La synthèse ! La synthèse ! Dans la majorité, comme dans l'opposition, de nombreuses personnalités conjurent François Hollande de faire la démonstration de son légendaire talent de confectionneur de compromis pour se tirer d'affaire. «Ce qui était de la triangulation pure le jour du Congrès s'est refermé comme un piège», balance un ministre. Entre gauche et droite, majorité et gouvernement, «on est dans le confusionnisme total», lâche un secrétaire d'Etat. Ce néologisme résume assez bien la teneur du débat sur la déchéance de nationalité pour les binationaux nés français condamnés pour terrorisme. A droite comme à gauche, les critiques sont si nombreuses et si vives que ce projet de réforme constitutionnelle ne peut d'ores et déjà plus prétendre incarner l'union nationale dans une France en guerre contre le terrorisme. Au point que Pierre Joxe, ancien ministre socialiste de l'Intérieur et ancien président du Conseil constitutionnel, lui souhaite dans un appel publié par Mediapart une «euthanasie douce».

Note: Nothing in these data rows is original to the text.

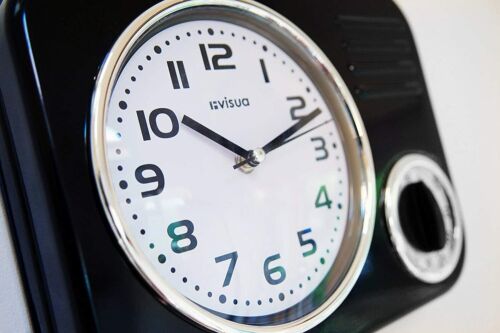 At what (x,y) coordinates should I click in order to perform the action: click on knob. Please return your answer as a coordinate pair (x, y). The width and height of the screenshot is (500, 333). Looking at the image, I should click on [429, 234]. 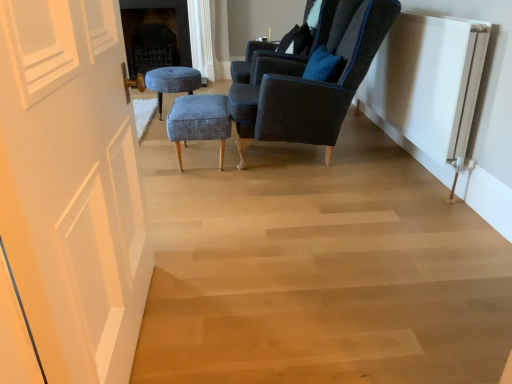 Image resolution: width=512 pixels, height=384 pixels. What are the coordinates of `free spot in front of white ribbed radiator at right` in the screenshot? It's located at (395, 216). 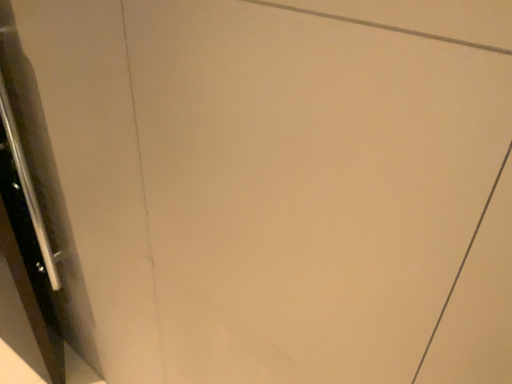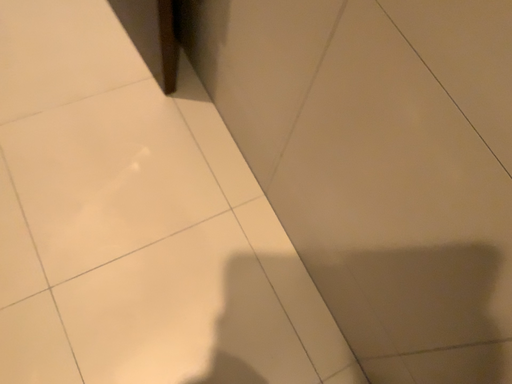 Question: Which way did the camera rotate in the video?

Choices:
 (A) rotated downward
 (B) rotated upward

Answer: (A) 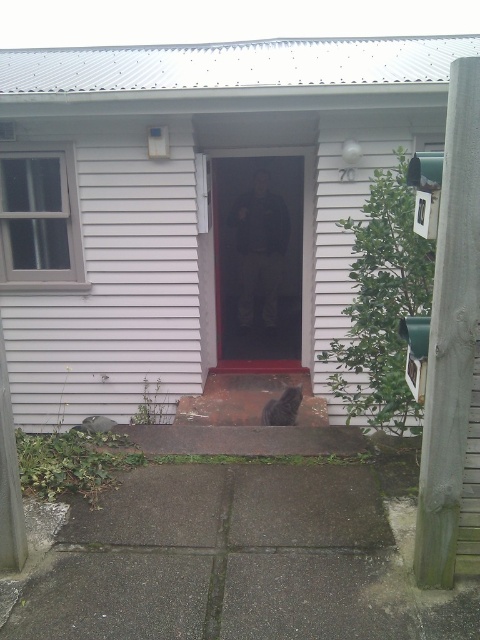 Can you confirm if transparent plastic screen door at center is positioned above black fur cat at center?

Yes, transparent plastic screen door at center is above black fur cat at center.

Does transparent plastic screen door at center come in front of black fur cat at center?

That is False.

The height and width of the screenshot is (640, 480). In order to click on transparent plastic screen door at center in this screenshot , I will do `click(257, 257)`.

At what (x,y) coordinates should I click in order to perform the action: click on transparent plastic screen door at center. Please return your answer as a coordinate pair (x, y). This screenshot has height=640, width=480. Looking at the image, I should click on (257, 257). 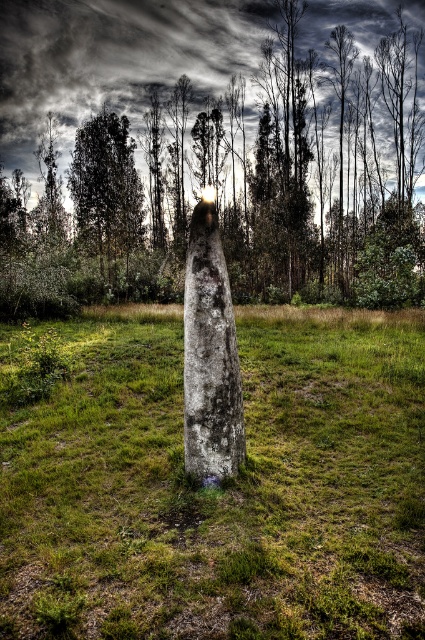 You are standing at the point with coordinates point (201, 244) and want to walk towards the point with coordinates point (112, 179). Which direction should you face to walk directly towards it?

You should face north because point (112, 179) is behind point (201, 244), meaning it is in the northern direction relative to your current position.

You are a gardener looking at the image. You need to place a new decorative rock between the smooth gray stone at center and the gray weathered stone at center. Where should you place it so it is between them?

Place the new decorative rock between the smooth gray stone at center and the gray weathered stone at center by positioning it to the right of the smooth gray stone at center and to the left of the gray weathered stone at center. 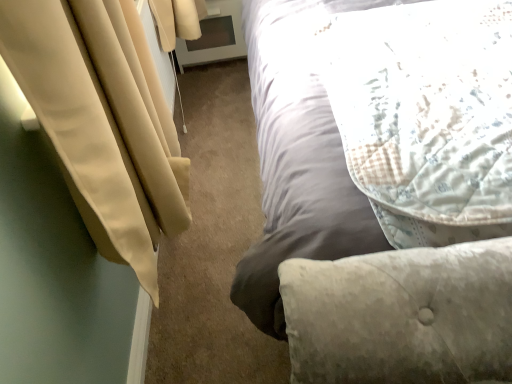 Question: Could fluffy white pillow at upper right be considered to be inside light gray fabric bed at upper right?

Choices:
 (A) no
 (B) yes

Answer: (B)

Question: Is light gray fabric bed at upper right bigger than fluffy white pillow at upper right?

Choices:
 (A) yes
 (B) no

Answer: (A)

Question: Does light gray fabric bed at upper right have a greater width compared to fluffy white pillow at upper right?

Choices:
 (A) no
 (B) yes

Answer: (B)

Question: From the image's perspective, is light gray fabric bed at upper right over fluffy white pillow at upper right?

Choices:
 (A) no
 (B) yes

Answer: (B)

Question: Is light gray fabric bed at upper right oriented away from fluffy white pillow at upper right?

Choices:
 (A) no
 (B) yes

Answer: (A)

Question: Is light gray fabric bed at upper right closer to camera compared to fluffy white pillow at upper right?

Choices:
 (A) no
 (B) yes

Answer: (B)

Question: Can you confirm if fluffy white pillow at upper right is taller than beige fabric curtain at left?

Quelles portes de sortie ?
De nombreux juristes et responsables politiques auront consacré leurs fêtes de fin d'année à la recherche d'une solution à ce casse-tête : comment marquer symboliquement la rupture entre la communauté nationale et ses ennemis de l'intérieur sans créer plusieurs catégories de Français ? Dans un texte mis en ligne sur son blog mercredi, la députée LR Nathalie Kosciusko-Morizet se propose charitablement d'offrir une issue de secours à Hollande : «L'intérêt supérieur de la nation commande que vous révisiez votre position. Il n'y a pas de honte à cela. Chacun comprendra, que dans l'urgence et l'émotion, vos déclarations aient pu être mal calibrées.» En ne voulant déchoir que les terroristes ayant la double nationalité, l'ex-numéro 2 de LR note que l'exécutif ferait un cadeau à «tous ceux qui voient dans la binationalité un problème», à l'extrême droite mais aussi à droite. Comme de nombreux responsables socialistes, dont les proches du chef de l'Etat Julien Dray et Jean-Pierre Mignard, NKM estime qu'une solution pourrait être de «renoncer à la déchéance et préférer l'indignité nationale», c'est-à-dire «la déchéance des droits civiques, civils et sociaux».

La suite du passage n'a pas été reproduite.